Karl Liebknecht in "Die Lebensfrage des Sozialismus"

Ein innerlinkes Papier zum 1. Mai 1997



1. Mai 1989 auf dem Lausitzer Platz

ein Tag später!


Die Vorbereitungen für die beiden revolutionären l.Mai-Demos laufen wieder an. Sowohl das Bündnis für die Demonstration ab Oranienplatz als auch das Bündnis für die Demonstration, die wieder am Rosa-Luxemburg-Platz beginnen wird debattieren über die politische Vorgehensweise.

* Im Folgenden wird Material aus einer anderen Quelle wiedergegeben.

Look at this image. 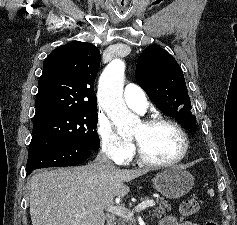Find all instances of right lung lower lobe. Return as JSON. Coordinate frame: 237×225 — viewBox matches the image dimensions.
I'll list each match as a JSON object with an SVG mask.
<instances>
[{
  "label": "right lung lower lobe",
  "instance_id": "98d812e1",
  "mask_svg": "<svg viewBox=\"0 0 237 225\" xmlns=\"http://www.w3.org/2000/svg\"><path fill=\"white\" fill-rule=\"evenodd\" d=\"M93 150L59 138L33 135L26 166L27 175L35 169L78 165L87 160Z\"/></svg>",
  "mask_w": 237,
  "mask_h": 225
}]
</instances>
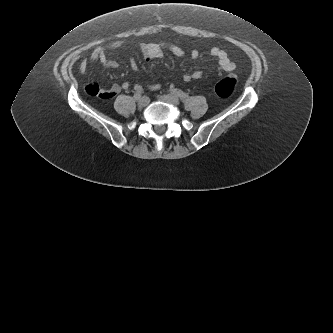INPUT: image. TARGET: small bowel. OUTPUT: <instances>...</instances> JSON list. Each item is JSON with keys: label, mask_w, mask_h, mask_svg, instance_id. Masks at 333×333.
<instances>
[{"label": "small bowel", "mask_w": 333, "mask_h": 333, "mask_svg": "<svg viewBox=\"0 0 333 333\" xmlns=\"http://www.w3.org/2000/svg\"><path fill=\"white\" fill-rule=\"evenodd\" d=\"M124 43L122 41H113L105 46H96L91 52V62L92 64L99 62L106 68H116L117 63L111 60L107 53L109 51L117 50L122 48ZM168 49L172 54L177 57H183L185 55V51L175 44L168 43H155V44H143L141 46V52L143 57L148 60H153L160 58L163 55V50ZM210 55L214 57L217 62L219 69L225 72H231L235 69V64L229 59L227 53L217 47H214L210 50ZM199 56L197 50H193L190 53V57L193 60H196ZM130 66L133 70L137 69L138 65L134 58L130 60ZM88 68V62L86 59H82L78 65V71L80 73H85ZM203 72L201 70H195L191 73H186L183 75L182 80L186 83L191 80H198L202 78ZM130 88V83L124 82L122 85L114 84L108 90L101 89L97 83L87 84L84 87V90L89 95H98L104 99H110L116 96L121 90H128ZM136 91H141L142 87L140 85H135ZM149 88L151 90L160 89V85L153 84L150 85Z\"/></svg>", "instance_id": "1"}]
</instances>
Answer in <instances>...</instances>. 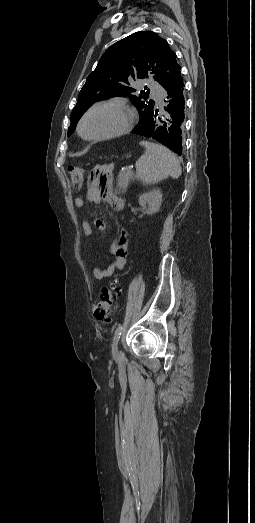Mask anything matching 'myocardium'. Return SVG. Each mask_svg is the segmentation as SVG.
<instances>
[{"mask_svg":"<svg viewBox=\"0 0 255 523\" xmlns=\"http://www.w3.org/2000/svg\"><path fill=\"white\" fill-rule=\"evenodd\" d=\"M101 107H111V108H116L119 110H126L129 113V120L126 123V125L124 126V128L118 132H115V133H112L109 135H105V136H100V137H86L82 132L84 120L91 111H93L94 109H97V108H101ZM137 122H138V113L133 106L123 103V102H101V103L92 105L82 114V116L80 117L79 122H78L77 130H78V134L80 135V137L82 139H84L86 141H91V142H101V141L116 139V138L129 134Z\"/></svg>","mask_w":255,"mask_h":523,"instance_id":"obj_1","label":"myocardium"}]
</instances>
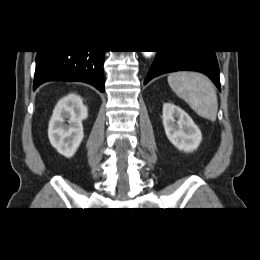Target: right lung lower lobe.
Instances as JSON below:
<instances>
[{
	"instance_id": "right-lung-lower-lobe-1",
	"label": "right lung lower lobe",
	"mask_w": 260,
	"mask_h": 260,
	"mask_svg": "<svg viewBox=\"0 0 260 260\" xmlns=\"http://www.w3.org/2000/svg\"><path fill=\"white\" fill-rule=\"evenodd\" d=\"M105 51H38L33 89L47 81H81L104 92Z\"/></svg>"
}]
</instances>
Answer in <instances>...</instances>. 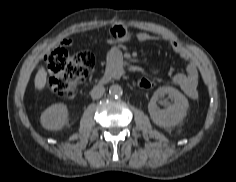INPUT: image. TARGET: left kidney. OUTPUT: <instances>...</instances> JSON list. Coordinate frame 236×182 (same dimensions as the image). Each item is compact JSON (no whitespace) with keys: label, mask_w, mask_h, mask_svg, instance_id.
Returning <instances> with one entry per match:
<instances>
[{"label":"left kidney","mask_w":236,"mask_h":182,"mask_svg":"<svg viewBox=\"0 0 236 182\" xmlns=\"http://www.w3.org/2000/svg\"><path fill=\"white\" fill-rule=\"evenodd\" d=\"M164 95H169L174 103L166 109H159L157 101ZM188 108L187 98L180 91L169 86L158 88L148 104V111L153 123L162 128L174 127L181 123L187 115Z\"/></svg>","instance_id":"1"}]
</instances>
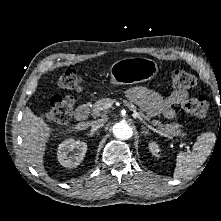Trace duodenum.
<instances>
[{
	"label": "duodenum",
	"instance_id": "1",
	"mask_svg": "<svg viewBox=\"0 0 221 221\" xmlns=\"http://www.w3.org/2000/svg\"><path fill=\"white\" fill-rule=\"evenodd\" d=\"M90 111H91V106L89 103H83L81 104L77 109H76V112H75V119L77 121H83L85 120L89 114H90Z\"/></svg>",
	"mask_w": 221,
	"mask_h": 221
}]
</instances>
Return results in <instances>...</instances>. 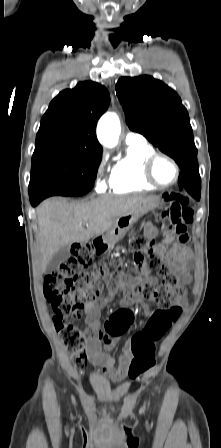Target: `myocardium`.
Segmentation results:
<instances>
[{"mask_svg": "<svg viewBox=\"0 0 221 448\" xmlns=\"http://www.w3.org/2000/svg\"><path fill=\"white\" fill-rule=\"evenodd\" d=\"M159 158L167 159L174 166V168L176 170V176H175L174 180L172 182L168 183V184H164V183L159 182L157 180V178L155 177L154 166H155L156 161ZM180 174H181V168H180L178 162L172 156H170V155H168L166 153L154 152L153 154H151L145 160V163H144V177H145V180L148 183L154 185L155 187H158V188H168V187H171V186L175 185L178 182L179 178H180Z\"/></svg>", "mask_w": 221, "mask_h": 448, "instance_id": "obj_1", "label": "myocardium"}]
</instances>
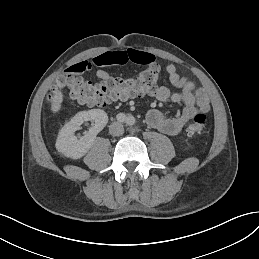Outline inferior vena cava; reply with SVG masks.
<instances>
[{
    "label": "inferior vena cava",
    "mask_w": 259,
    "mask_h": 259,
    "mask_svg": "<svg viewBox=\"0 0 259 259\" xmlns=\"http://www.w3.org/2000/svg\"><path fill=\"white\" fill-rule=\"evenodd\" d=\"M109 132L111 135L113 136H118L124 133V128L123 125L119 122H113L110 126H109Z\"/></svg>",
    "instance_id": "602c4592"
}]
</instances>
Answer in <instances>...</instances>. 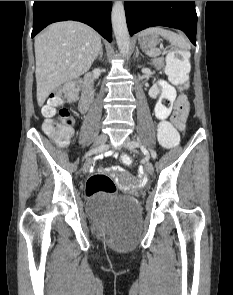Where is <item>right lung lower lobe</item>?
Returning a JSON list of instances; mask_svg holds the SVG:
<instances>
[{
    "label": "right lung lower lobe",
    "instance_id": "obj_1",
    "mask_svg": "<svg viewBox=\"0 0 233 295\" xmlns=\"http://www.w3.org/2000/svg\"><path fill=\"white\" fill-rule=\"evenodd\" d=\"M111 8L112 1H34L32 38L48 24L76 20L111 42Z\"/></svg>",
    "mask_w": 233,
    "mask_h": 295
}]
</instances>
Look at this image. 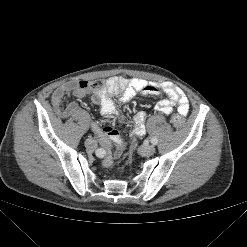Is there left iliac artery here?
Here are the masks:
<instances>
[{
    "mask_svg": "<svg viewBox=\"0 0 247 247\" xmlns=\"http://www.w3.org/2000/svg\"><path fill=\"white\" fill-rule=\"evenodd\" d=\"M151 143L156 145L158 143V139L156 137H151Z\"/></svg>",
    "mask_w": 247,
    "mask_h": 247,
    "instance_id": "44dca946",
    "label": "left iliac artery"
}]
</instances>
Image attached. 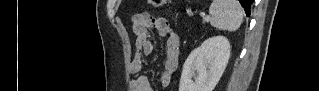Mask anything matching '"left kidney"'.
Instances as JSON below:
<instances>
[{
	"label": "left kidney",
	"instance_id": "5707ae66",
	"mask_svg": "<svg viewBox=\"0 0 319 91\" xmlns=\"http://www.w3.org/2000/svg\"><path fill=\"white\" fill-rule=\"evenodd\" d=\"M230 52L231 46L226 37L206 39L186 59L179 91H213L227 66Z\"/></svg>",
	"mask_w": 319,
	"mask_h": 91
}]
</instances>
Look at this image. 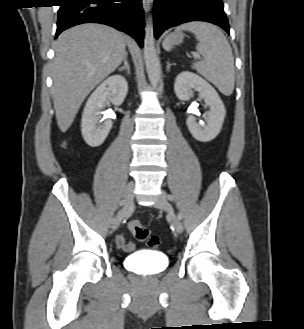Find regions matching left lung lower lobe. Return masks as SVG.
Wrapping results in <instances>:
<instances>
[{"label":"left lung lower lobe","instance_id":"0a47b994","mask_svg":"<svg viewBox=\"0 0 304 329\" xmlns=\"http://www.w3.org/2000/svg\"><path fill=\"white\" fill-rule=\"evenodd\" d=\"M190 21H205L220 26L229 34L222 0H155L154 35Z\"/></svg>","mask_w":304,"mask_h":329}]
</instances>
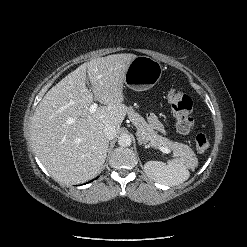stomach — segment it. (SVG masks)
I'll return each instance as SVG.
<instances>
[{"label":"stomach","mask_w":247,"mask_h":247,"mask_svg":"<svg viewBox=\"0 0 247 247\" xmlns=\"http://www.w3.org/2000/svg\"><path fill=\"white\" fill-rule=\"evenodd\" d=\"M162 70L157 60L148 56H137L128 66L124 83L134 91L148 90L159 82Z\"/></svg>","instance_id":"stomach-1"}]
</instances>
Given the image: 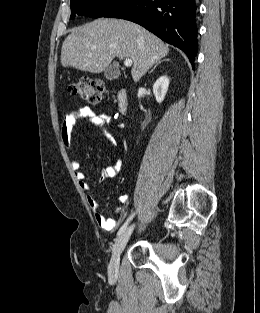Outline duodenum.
<instances>
[{
    "label": "duodenum",
    "mask_w": 260,
    "mask_h": 313,
    "mask_svg": "<svg viewBox=\"0 0 260 313\" xmlns=\"http://www.w3.org/2000/svg\"><path fill=\"white\" fill-rule=\"evenodd\" d=\"M117 106L121 114H125L128 111V93L127 90L122 88L117 92Z\"/></svg>",
    "instance_id": "410a0bca"
}]
</instances>
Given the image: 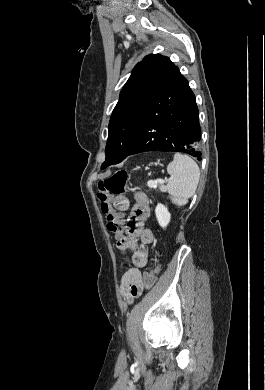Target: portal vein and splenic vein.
Returning <instances> with one entry per match:
<instances>
[{
  "instance_id": "obj_1",
  "label": "portal vein and splenic vein",
  "mask_w": 265,
  "mask_h": 390,
  "mask_svg": "<svg viewBox=\"0 0 265 390\" xmlns=\"http://www.w3.org/2000/svg\"><path fill=\"white\" fill-rule=\"evenodd\" d=\"M170 180H172V177L169 179H166V180H157V181L150 180V181H148V185L150 187L156 188L158 183H164V182L170 181Z\"/></svg>"
}]
</instances>
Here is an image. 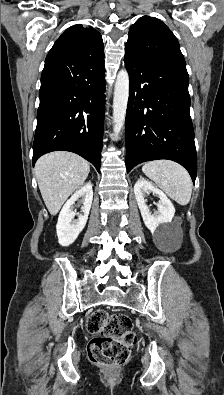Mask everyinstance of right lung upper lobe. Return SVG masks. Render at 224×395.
Returning a JSON list of instances; mask_svg holds the SVG:
<instances>
[{"label": "right lung upper lobe", "mask_w": 224, "mask_h": 395, "mask_svg": "<svg viewBox=\"0 0 224 395\" xmlns=\"http://www.w3.org/2000/svg\"><path fill=\"white\" fill-rule=\"evenodd\" d=\"M59 45L67 46L75 54L86 58L96 59L104 56L101 34L92 27H82L80 24L69 27L53 47Z\"/></svg>", "instance_id": "1"}]
</instances>
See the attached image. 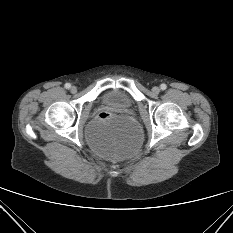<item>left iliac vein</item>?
<instances>
[{"label":"left iliac vein","mask_w":233,"mask_h":233,"mask_svg":"<svg viewBox=\"0 0 233 233\" xmlns=\"http://www.w3.org/2000/svg\"><path fill=\"white\" fill-rule=\"evenodd\" d=\"M152 92L155 93V94H158L160 92V88L155 86L152 88Z\"/></svg>","instance_id":"left-iliac-vein-1"}]
</instances>
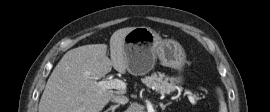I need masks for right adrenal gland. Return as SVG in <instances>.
I'll return each mask as SVG.
<instances>
[{
    "instance_id": "2a0ac1e0",
    "label": "right adrenal gland",
    "mask_w": 270,
    "mask_h": 112,
    "mask_svg": "<svg viewBox=\"0 0 270 112\" xmlns=\"http://www.w3.org/2000/svg\"><path fill=\"white\" fill-rule=\"evenodd\" d=\"M120 104L110 106V108L106 109L104 112H115V109L118 108Z\"/></svg>"
}]
</instances>
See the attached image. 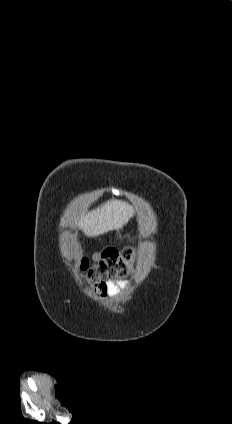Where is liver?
Wrapping results in <instances>:
<instances>
[{
  "instance_id": "1",
  "label": "liver",
  "mask_w": 232,
  "mask_h": 424,
  "mask_svg": "<svg viewBox=\"0 0 232 424\" xmlns=\"http://www.w3.org/2000/svg\"><path fill=\"white\" fill-rule=\"evenodd\" d=\"M134 209L121 200H110L81 217L80 229L88 237H95L111 230L121 229L133 217Z\"/></svg>"
}]
</instances>
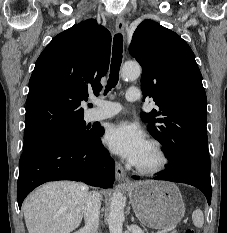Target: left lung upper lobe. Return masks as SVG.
Listing matches in <instances>:
<instances>
[{
	"label": "left lung upper lobe",
	"instance_id": "1",
	"mask_svg": "<svg viewBox=\"0 0 227 233\" xmlns=\"http://www.w3.org/2000/svg\"><path fill=\"white\" fill-rule=\"evenodd\" d=\"M129 52L142 66L144 97L158 106L141 117L163 145L168 167L185 159L210 167L207 98L189 45L175 32L145 20L135 30Z\"/></svg>",
	"mask_w": 227,
	"mask_h": 233
}]
</instances>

Auf der einen Seite die Revolutionären Kommunisten (BRO), MigrantInnengruppen, Marxistisch-Leninistische Gruppen (z. B. die RAI - Rote Antifaschistische Initiative) und andere Gruppen - im Rosa-Luxemburg-Bündnis die Antifaschistrische Aktion Berlin (AAB), Jugendantifa-Gruppen, Leute vom Anti-Atom-Plenum, Rote Söckchen, AG Autonome Gruppen in und bei der PDS, eventuell das Anti-Olympia-Komitee (AOK), andere Zusammenhänge und wir von der ÖkoLi. Es kommt. uns so vor, als hätte sich seit dem letzten Jahr nicht viel geändert. Der Standpunkt, in diesem Vorbereitungskreis trotz unterschiedlicher Demos keine Inhalte und Unterschiede zu diskutieren sondern Gemeinsamkeiten hervorheben zu wollen wird von vielen Leuten vertreten.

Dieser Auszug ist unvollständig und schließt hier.